Councillor of Valpoi Municipality
- In office 15 October 1989 – unknown

Personal details
- Born: Balkrishna Ashok Prabhu 13 June 1942 (age 83) Valpoi, Goa, Portuguese India
- Party: Independent (1999–present)
- Other political affiliations: Indian National Congress (1989–1994)
- Spouse: Suchita Prabhu
- Children: 1
- Education: Segundo Gravo; Secondary School Certificate; Diploma in business correspondence;
- Occupation: Politician
- Profession: Agriculturist
- Committees: Library; Petitions; Public Accounts;
- Nickname: Ashok Jairam

= Balkrishna Prabhu =

Indian politician and agriculturist (born 1942)

Balkrishna Ashok Prabhu (born 13 June 1942), also known as Ashok Jairam, is an Indian politician and agriculturist from Goa. He is a former member of the Goa Legislative Assembly, representing the Valpoi Assembly constituency from 1989 to 1994.

==Early and personal life==
Balkrishna Ashok Prabhu was born at Valpoi in Sattari (taluka) (sub-district).
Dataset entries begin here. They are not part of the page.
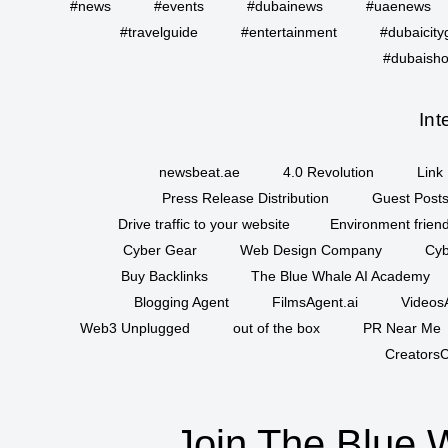
#news
#events
#dubainews
#uaenews
#travelguide
#entertainment
#dubaicity
#dubaisho
Int
newsbeat.ae
4.0 Revolution
Link 
Press Release Distribution
Guest Posts
Drive traffic to your website
Environment friend
Cyber Gear
Web Design Company
Cyb
Buy Backlinks
The Blue Whale AI Academy
Blogging Agent
FilmsAgent.ai
VideosA
Web3 Unplugged
out of the box
PR Near Me
CreatorsC
Join The Blue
He completed his primary studies in (Segundo Gravo) and further completed his schooling with a Secondary School Certificate. He also has a diploma in business correspondence. He is married to Suchita Prabhu, the couple has a son, Vishvesh Prabhu, a businessperson who had unsuccessfully contested the 2022 Goa Legislative Assembly election from the Valpoi Assembly constituency.
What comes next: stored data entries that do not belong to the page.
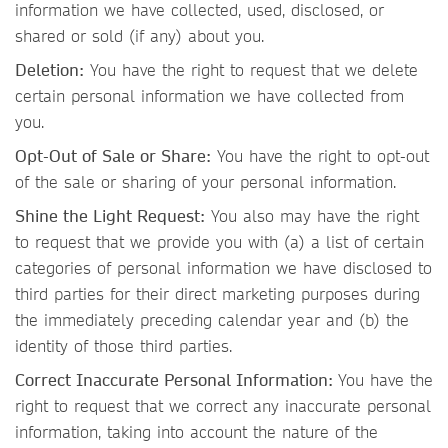
information we have collected, used, disclosed, or
shared or sold (if any) about you.
Deletion:
You have the right to request that we delete
certain personal information we have collected from
you.
Opt-Out of Sale or Share:
You have the right to opt-out
of the sale or sharing of your personal information.
Shine the Light Request:
You also may have the right
to request that we provide you with (a) a list of certain
categories of personal information we have disclosed to
third parties for their direct marketing purposes during
the immediately preceding calendar year and (b) the
identity of those third parties.
Correct Inaccurate Personal Information:
You have the
right to request that we correct any inaccurate personal
information, taking into account the nature of the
Prabhu is a polyglot, he speaks English, Konkani, Marathi, Hindi and Portuguese. Some of his hobbies include sports such as football, cricket, kabaddi and badminton, classical music and social service. He is a member of the Bajrang Club and Kabaddi Welfare Board. Some of his special interests are organizing blood donation camps, medical and eye check ups, family planning camps and tournaments.

==Career==
Prabhu contested in the 1989 Goa Legislative Assembly election from the Valpoi Assembly constituency on the Indian National Congress (INC) ticket, he emerged victorious by defeating Maharashtrawadi Gomantak Party candidate, Baburao Harijirao Desai with a margin of 1,130 votes. He was also elected unopposed as the Councillor of the Valpoi Municipality on 15 October 1989. He has also arranged seminars for his party workers.
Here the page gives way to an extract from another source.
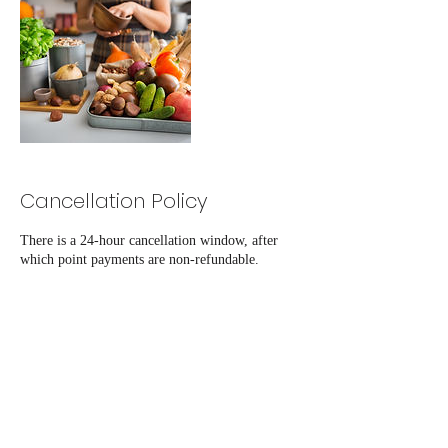
Cancellation Policy
There is a 24-hour cancellation window, after
which point payments are non-refundable.
Contact Details
+12019064983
Prabhu then unsuccessfully contested the 1994 Goa Legislative Assembly election from the same constituency on the INC ticket, he lost to Narahari Haldankar, a member of the Bhartiya Janata Party with a margin of 958 votes. Prabhu last unsuccessfully contested the 1999 Goa Legislative Assembly election from the same constituency as an Independent candidate, he lost to INC candidate, Venkatesh Desai with a margin of 2,219 votes.

==Positions held==
- Councillor of the Valpoi Municipality (1989)
- Member of the State Transport Authority
- Member of the Library Committee (1990)
- Member of the Petitions Committee on (1991–92)
- Chairman of Public Accounts Committee (1991–92)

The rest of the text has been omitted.